実証で有効性を確認、建設現場や公共空間での交通量調査などで活用できる
使用場面としては、建設現場全体の監視の他、駅前などの公共空間での交通量調査、店舗前通路での歩行者の動向把握などを想定している。新モデルを活用することで、建設現場では特定エリアに人物が侵入したことを検知して、資材の盗難防止や安全管理に役立てられる。公共空間ではカメラ映像内の往来人数を計測することで、対象エリアの人の流れを定量的に把握し、イベント企画やまちづくりの検討などで活用できる。
新製品の提供に先立ち、清水建設、久米設計と連携し、建設現場とにぎわい創出イベントで、Safie GO PTZ AIの効果を検証する実証実験を行った。

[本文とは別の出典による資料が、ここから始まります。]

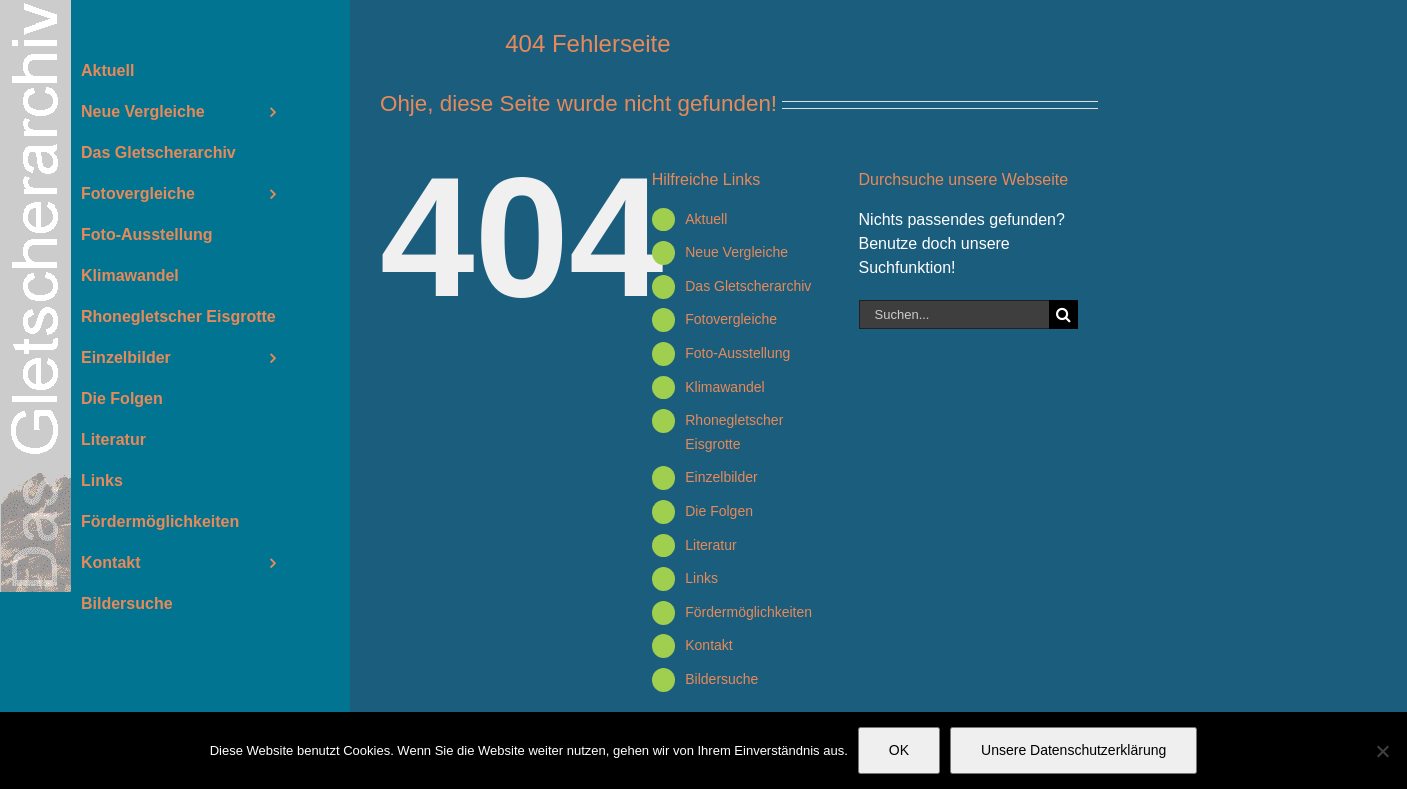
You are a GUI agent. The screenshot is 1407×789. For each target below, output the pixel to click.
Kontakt (708, 645)
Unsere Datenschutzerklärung (1073, 750)
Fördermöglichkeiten (748, 612)
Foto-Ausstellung (737, 353)
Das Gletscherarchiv (748, 286)
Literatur (710, 545)
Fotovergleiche (731, 319)
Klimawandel (724, 387)
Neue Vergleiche (736, 252)
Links (701, 578)
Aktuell (706, 219)
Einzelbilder (721, 477)
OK (899, 750)
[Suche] (1063, 314)
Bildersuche (721, 679)
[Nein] (1382, 751)
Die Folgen (719, 511)
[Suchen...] (954, 314)
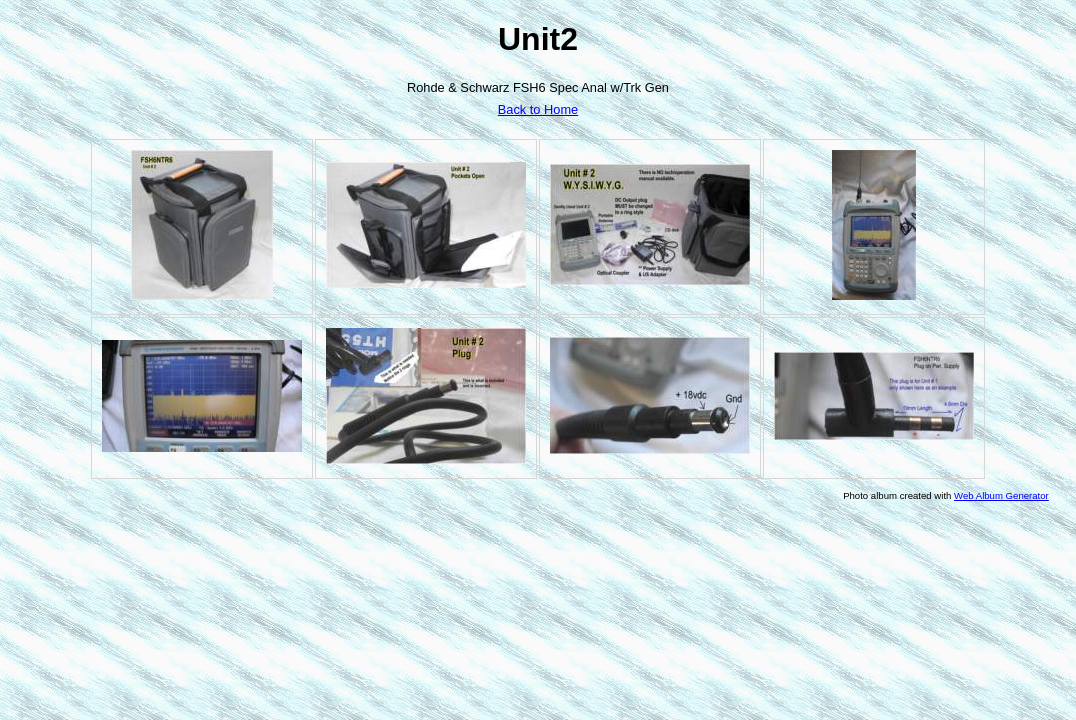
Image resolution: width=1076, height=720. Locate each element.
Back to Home (538, 109)
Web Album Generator (1001, 495)
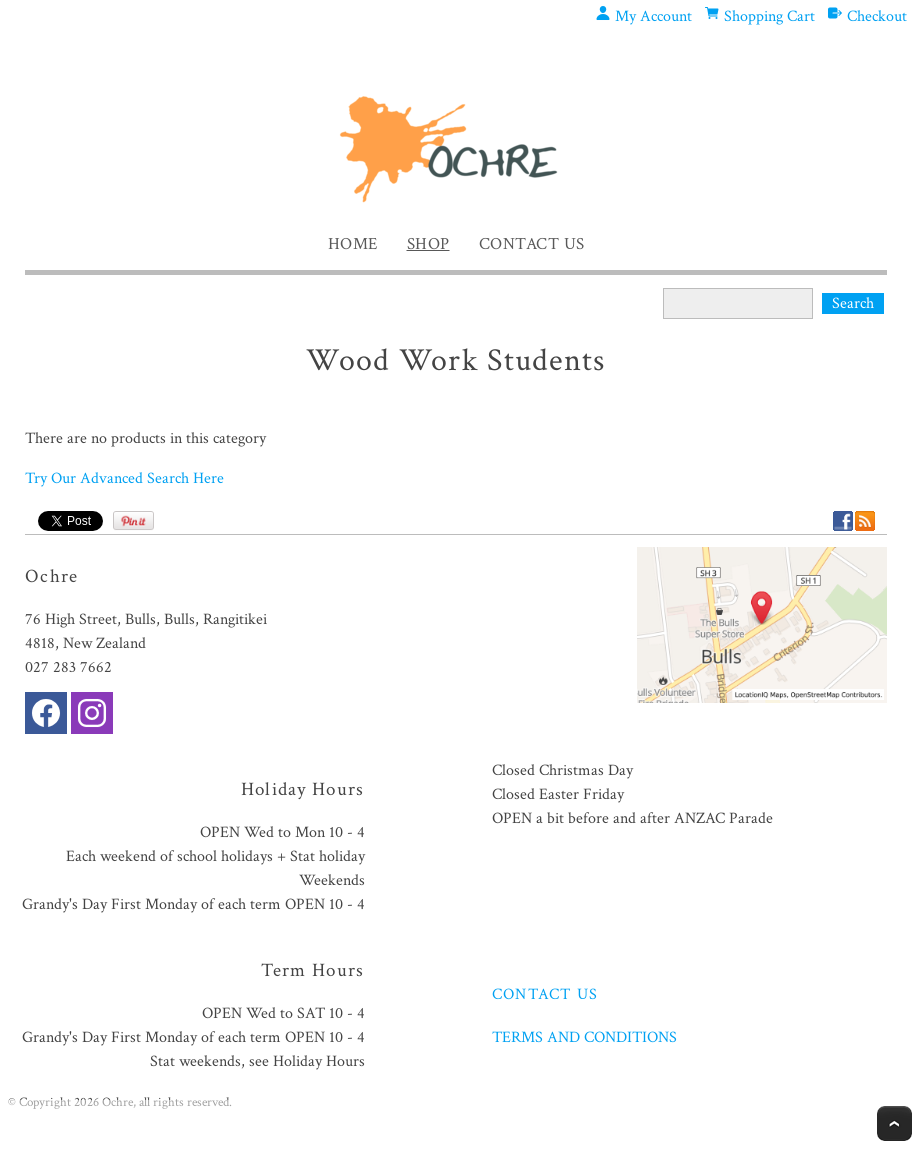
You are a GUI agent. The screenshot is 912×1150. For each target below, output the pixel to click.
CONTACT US (545, 994)
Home (353, 244)
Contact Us (532, 244)
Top (894, 1123)
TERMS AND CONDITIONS (584, 1037)
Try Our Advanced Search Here (124, 478)
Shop (428, 244)
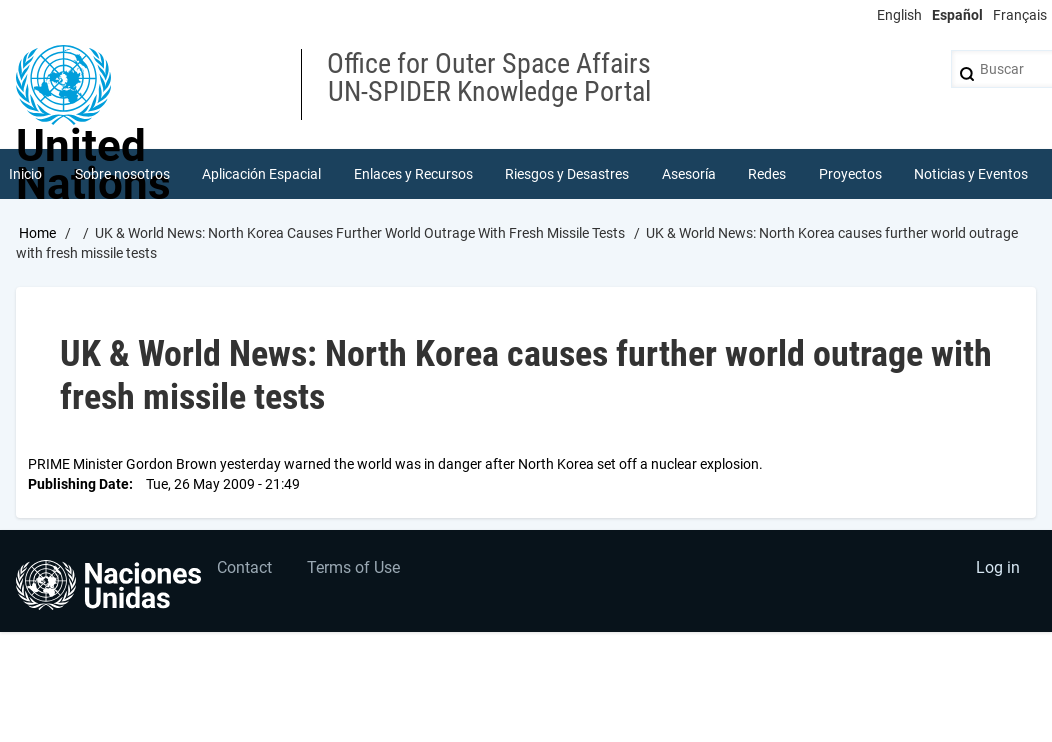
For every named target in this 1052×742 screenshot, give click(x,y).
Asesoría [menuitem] (689, 174)
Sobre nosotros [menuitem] (122, 174)
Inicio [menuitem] (25, 174)
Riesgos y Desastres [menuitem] (567, 174)
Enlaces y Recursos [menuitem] (413, 174)
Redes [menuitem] (767, 174)
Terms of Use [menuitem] (353, 567)
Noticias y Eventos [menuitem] (971, 174)
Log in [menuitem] (998, 567)
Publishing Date (78, 484)
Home (37, 233)
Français (1020, 15)
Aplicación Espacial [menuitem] (261, 174)
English (899, 15)
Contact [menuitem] (244, 567)
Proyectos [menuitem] (850, 174)
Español (957, 15)
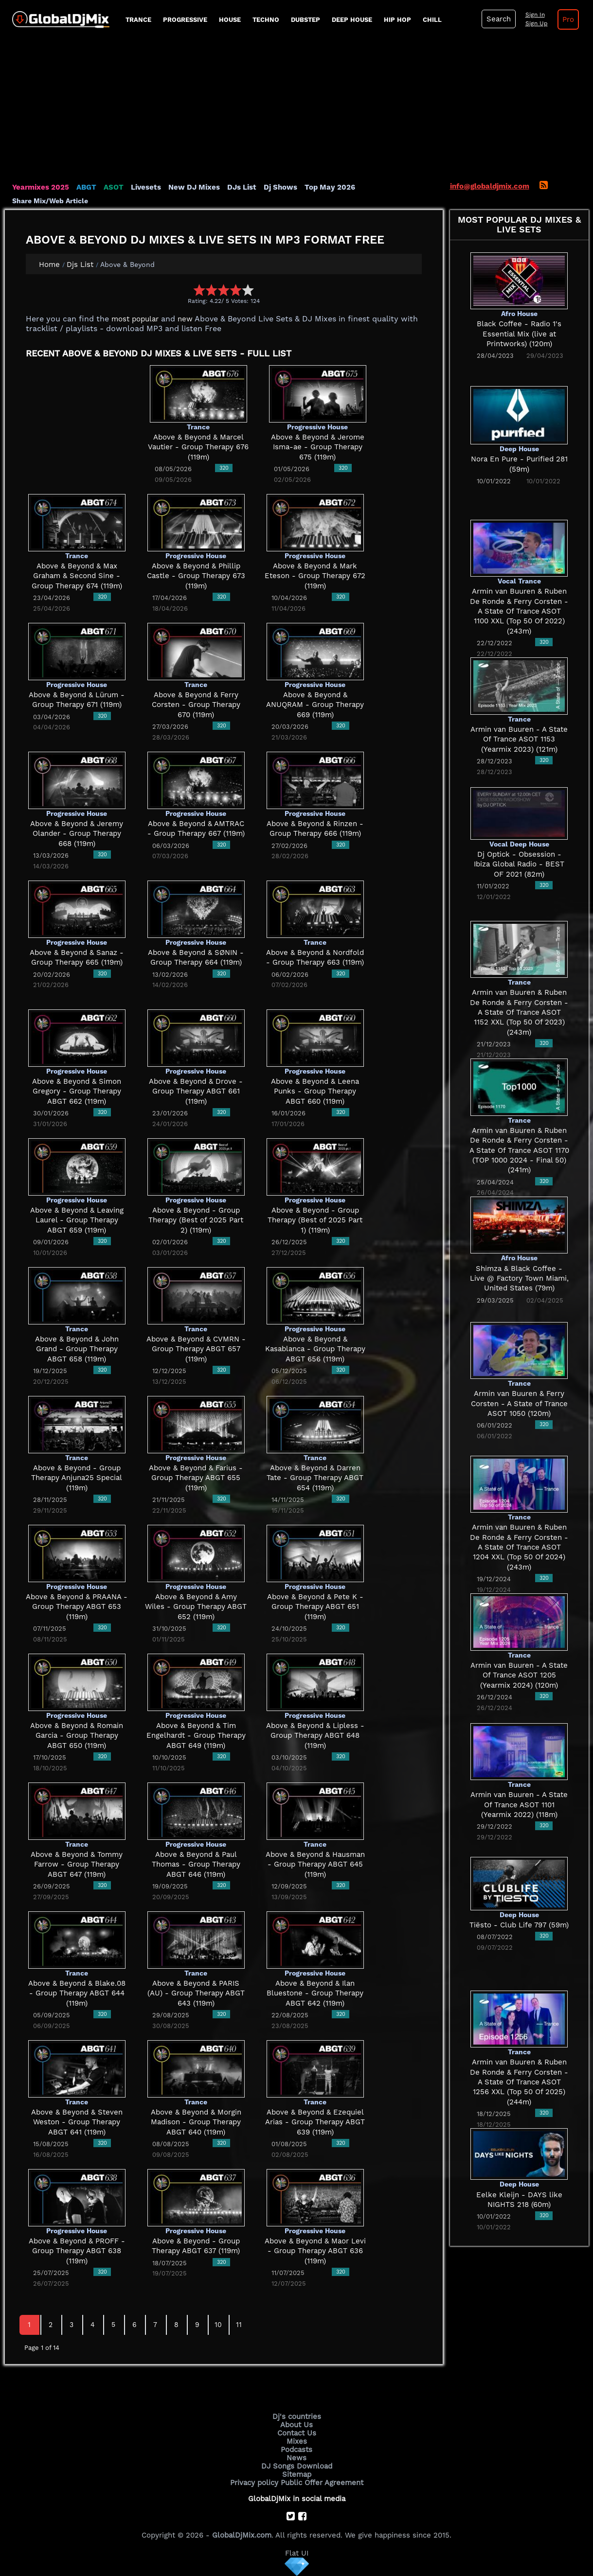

清水建設の東京外環自動車道「京葉ジャンクションGランプ工事」では、2023年9月26日〜10月13日にかけて、現場作業員の対象エリア内での稼働状況をカメラ映像から定量的に計測することで、現場作業の進捗と効率性を把握した。Safie GO PTZ AIの通過人数カウント機能や立ち入りカウント機能を活用することで、現場内の各対象エリアでの作業員の稼働状況を把握し、より正確な傾向値を得ることができたという。
また、久米設計による公共空間利活用の社会実験「ゴタンダデシタンダ!!」(にぎわい創出イベント)においては、Safie GO PTZ AIの立ち入りカウント機能により、これまで目視で確認していた来場者の動向を長期間にわたり定量化し、「にぎわい」創出の効果を数値で把握できた。
セーフィーとi-PROは2022年12月、共同開発第1弾としてSafie GO PTZ Plusの提供を開始した。今回発表したモデルはこれに続く第2弾となる。両社は今後も、ユーザーのさらなるニーズに応えられる屋外対応カメラを提供する考えだ。